The other day, Bill Gurley, who has to be on the Top 5 most successful and smartest VCs, had a few semi-cryptic tweets.  Cryptic to non-VCs, at least:


Many of you may not even know what an LP meeting is.  It’s where VCs meet with their own investors, the “Limited Partners”.   And it might be a bit cryptic what this LP said to him.

But it’s very interesting, and here’s the actual data from Cambridge Associates (Thank You!), the leading industry analysts of VC data — albeit only through the end of ’12 (though as we’ll see below, nothing’s really changed since then):

Screen Shot 2015-06-15 at 5.45.10 PM

There is even more VC industry lingo in here, but once you understand it, it’s interesting.

The top line, or “TVPI”, are paper mark-ups + cash back out (distributed capital).  “DPI” on the bottom is just the actual cash back out.  You can see the delta is quite, quite large.  A lot of this is because of ‘vintage’ years … 2012 funds can’t be expected to have returned much capital yet.  But as we’ll see below, a lot of it is just plain unrealized returns.

What’s a paper mark-up?  Well, some late-stage private market investor invests in my company at a $1 billion valuation.  If I invested at a $10 million valuation, I get a 100x paper mark-up.  I’m a hero at the firm.  I brag.  I run a pre-victory lap and tell myself how brilliant I am.  That I see the future.

But …

Screen Shot 2015-06-10 at 7.31.54 PMIn this scenario, as brilliant as I look with my 100x mark-up … I’ve actually returned nothing in cash.  No cash.  Not a nickel.  It’s a gain, yes — but on paper only.  Until an IPO, or an acquistion, no cash goes back out.  Sometimes a little goes back out in a so-called secondary sale, but even when it does, this is usually pretty small.

So the bottom line on the chart above, DPI, is hard cash back out to the LPs.

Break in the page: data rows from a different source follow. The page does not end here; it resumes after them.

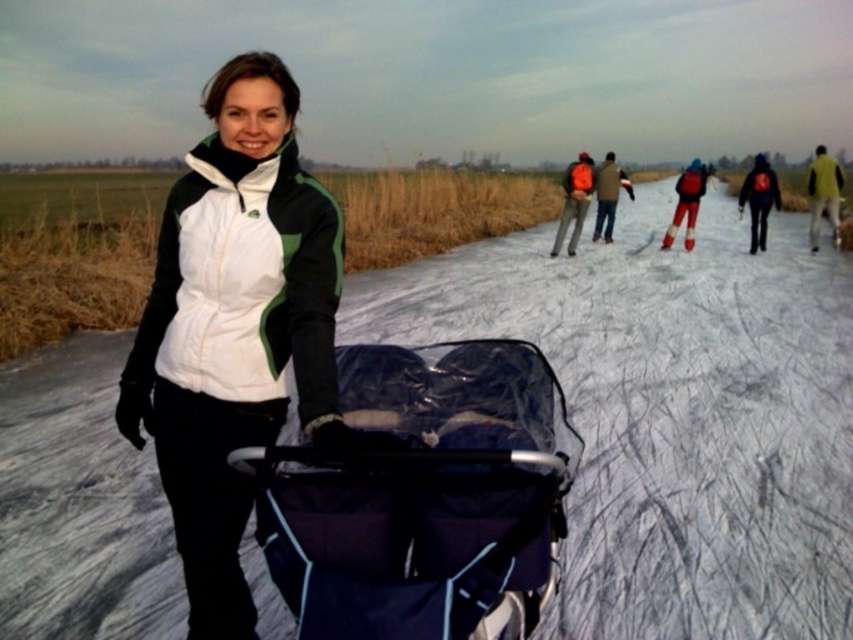 Question: Estimate the real-world distances between objects in this image. Which object is farther from the red snowsuit at center?

Choices:
 (A) yellow fabric jacket at upper right
 (B) black matte jacket at upper right
 (C) white matte snow at center
 (D) orange jacket at center

Answer: (C)

Question: Is dark blue fabric baby carriage at center further to the viewer compared to orange jacket at center?

Choices:
 (A) yes
 (B) no

Answer: (B)

Question: Which object is the closest to the dark blue fabric baby carriage at center?

Choices:
 (A) orange jacket at center
 (B) white matte snow at center

Answer: (B)

Question: Which object appears closest to the camera in this image?

Choices:
 (A) yellow fabric jacket at upper right
 (B) black matte jacket at upper right
 (C) orange jacket at center

Answer: (B)

Question: Can you confirm if dark blue fabric baby carriage at center is positioned below orange jacket at center?

Choices:
 (A) yes
 (B) no

Answer: (A)

Question: Is dark blue fabric baby carriage at center in front of yellow fabric jacket at upper right?

Choices:
 (A) yes
 (B) no

Answer: (A) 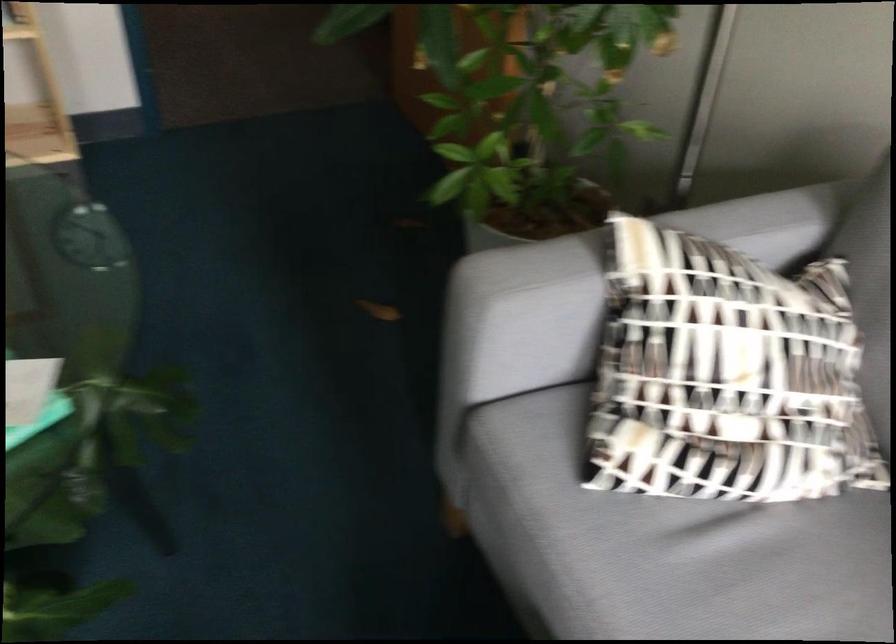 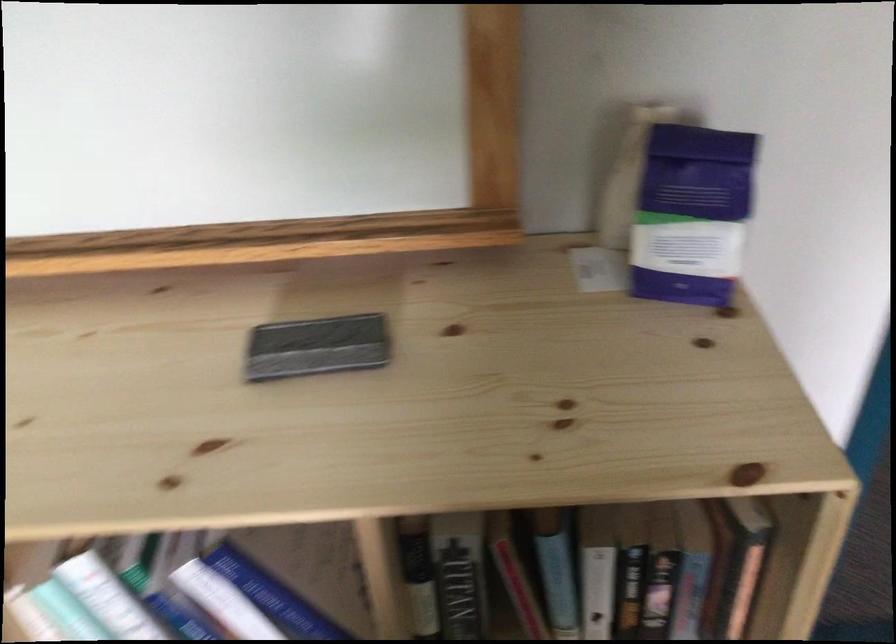 The images are taken continuously from a first-person perspective. In which direction are you moving?

The movement direction of the cameraman is left, forward. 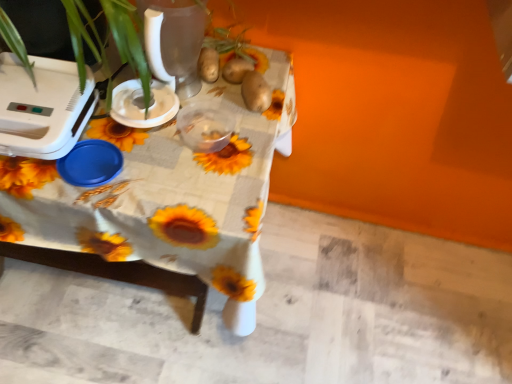 This screenshot has height=384, width=512. In order to click on free space in front of brown matte potato at upper center, which ranks as the first potato in left-to-right order in this screenshot , I will do `click(198, 109)`. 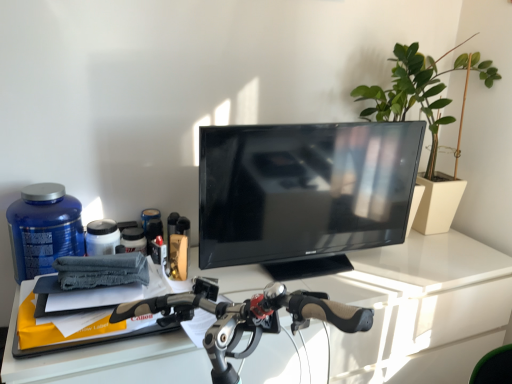 You are a GUI agent. You are given a task and a screenshot of the screen. Output one action in this format:
    pyautogui.click(x=<x>, y=<y>)
    Task: Click on the vacant region below black glossy tv at center (from a real-world perspective)
    The height and width of the screenshot is (384, 512).
    Given the screenshot: What is the action you would take?
    pyautogui.click(x=305, y=262)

And as you can see, there ain’t as much cash going back out.

Hence — Bill Gurley’s Dry Bubble.  It’s a bubble in valuations.  But there ain’t no cash.  The bubble isn’t an IPO bubble, like Broadcast.com or GeoCities or TheGlobe.  No cash is going back out to create the next Mark Cubans, at least not that much.  At least not yet.

Now, some great IPOs in ’16 can “cure” this and generate cash back to those folks putting all this money into Unicorns.  And many of the best companies are intentionally holding off on IPO’ing, taking time to grow faster without the scrutiny of Wall Street.  This delta, this gap, may be temporary.  An Uber IPO, an AirBnb IPO, etc. will boost that bottom line substantially.  If every unicorn IPOs, all will be right in the world, and the Dry Bubble will become very, very Wet (i.e., cash rich) indeed.

You can see though that even with 2014 data, from this great A2Z prez below, the “gap” between private Unicorn $$$ (75% of investment) vs. “real” Unicorns (from an IPO or acquisition) is still quite high:

With 75% of invested capital trapped in private Unicorns (another way to look at it), that’s pretty dry.

So for now at least — it’s a roach motel.  All this money is going in at higher, all time higher, valuations — but very little is coming back out.

The optimists believe it’s just a matter of time.  But if you’re say the guy that sold Broadcast.com to Yahoo! for $5.7 billion … you might think this really is the driest of all bubbles, of all time.